Then Fela said, quietly, “That’s actually quite good.”
“It’s very good,” I agreed. “Hemme will definitely try to kill you.”
“But he’ll fail,” Sim said, “because I’ll follow it with three pages of evidence that makes the metaphor seem inevitable rather than provocative.”
“The key word there being ‘seem,’” Wil observed.
“All rhetoric is seeming. That’s the point.”
The evening settled into its rhythm. We argued about things that didn’t matter. The merits of Cealdish and Aturan cooking. Whether Elodin was genuinely mad or performing madness for pedagogical effect.
Sim laughed, full and unself-conscious. Fela reached out and brushed a strand of hair from his forehead. Neither of them noticed. But I did.
“What?” Sim said, catching me staring.
“Nothing.” I took a drink. “You have something in your hair.”
“I do not.”
“He did,” Fela said. “I got it.”
“What was it?”
“A strand of genius, I think. Easily dislodged.”
“Very funny.”
Later, Fela stood, cloak in hand. She didn’t suggest the Eolian so much as announce it.
Sim drained his mug. We followed.
We walked across the Stonebridge into Imre. The night was cool and clear, the stars so thick they pressed down with a glittering weight. Our breath plumed white, footsteps ringing on cobblestones.
Sim and Fela walked ahead, hands intertwined.
“He loves her,” I said to Wil, who walked beside me.
“Yes.”
“Really loves her.”
“I know.” Wil’s voice was quiet. “It worries me.”
“Why?”
“Because the world doesn’t protect people just because they deserve to be protected.”
I said nothing. Somewhere in the distance a dog barked twice and was still.
The Eolian was lively, a Felling night crowd thick with musicians. The air smelled of spilled wine and rosin. A young woman on stage played something melancholy, her fingers moving with genuine precision.
We found a table near the back. Sim ordered Greysdale mead, lighter and better suited to listening.
“You should play tonight,” Fela said to me. “It’s been weeks.”
“I’m not in the mood.”
“You’re never in the mood until you start playing. Then you’re always in the mood.”
“She’s right,” Sim said. “Last time you weren’t in the mood, you played for three hours and made an old woman cry.”
“She was crying because she was happy.”
“She was crying because you played ‘Tinker Tanner’ at a tempo that made it feel like a prayer.”
“Maybe later,” I said.
Fela nodded.
The mead arrived. A fiddler launched into a jig that had half the room clapping.
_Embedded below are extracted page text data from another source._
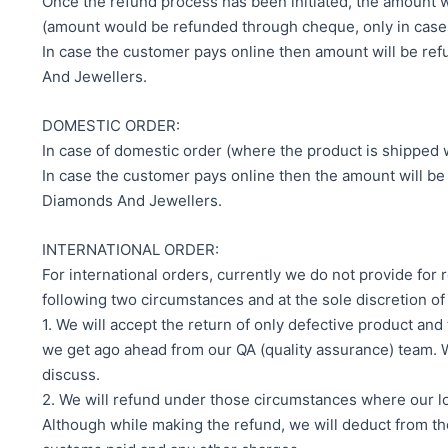
Once the refund process has been initiated, the amount 
(amount would be refunded through cheque, only in cases 
In case the customer pays online then amount will be re
And Jewellers.
DOMESTIC ORDER:
In case of domestic order (where the product is shipped w
In case the customer pays online then the amount will be
Diamonds And Jewellers.
INTERNATIONAL ORDER:
For international orders, currently we do not provide fo
following two circumstances and at the sole discretion 
1. We will accept the return of only defective product and
we get ago ahead from our QA (quality assurance) team. Wh
discuss.
2. We will refund under those circumstances where our log
Although while making the refund, we will deduct from t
Sim leaned back, his arm on the back of Fela’s chair.
“Can I tell you something?” he said, his voice gone quiet.
“Always,” I said.
He looked around the Eolian. The musicians, the listeners, the candle flames. Memorizing the room.
“Sometimes I think the best thing that could happen is if nothing ever changed,” he said. “If we could just… stay here. In this. Forever.”
“That’s a nice thought.”
“It’s a terrifying thought.” He said it so quietly I almost didn’t hear. “Because wanting something to stay means the present isn’t really peaceful. It’s just the space between fears.”
Fela laced her fingers through his and squeezed.
“I’m happy,” Sim said. “Right now, tonight, in this ridiculous tavern with this mead that tastes like someone made sunshine alcoholic. I’m happy.”
“Good,” I said.
“I don’t think happiness is about deserving. It just arrives. Like weather. Like music. And if you’re lucky enough to notice, the smart thing is to sit still and try not to scare it away.”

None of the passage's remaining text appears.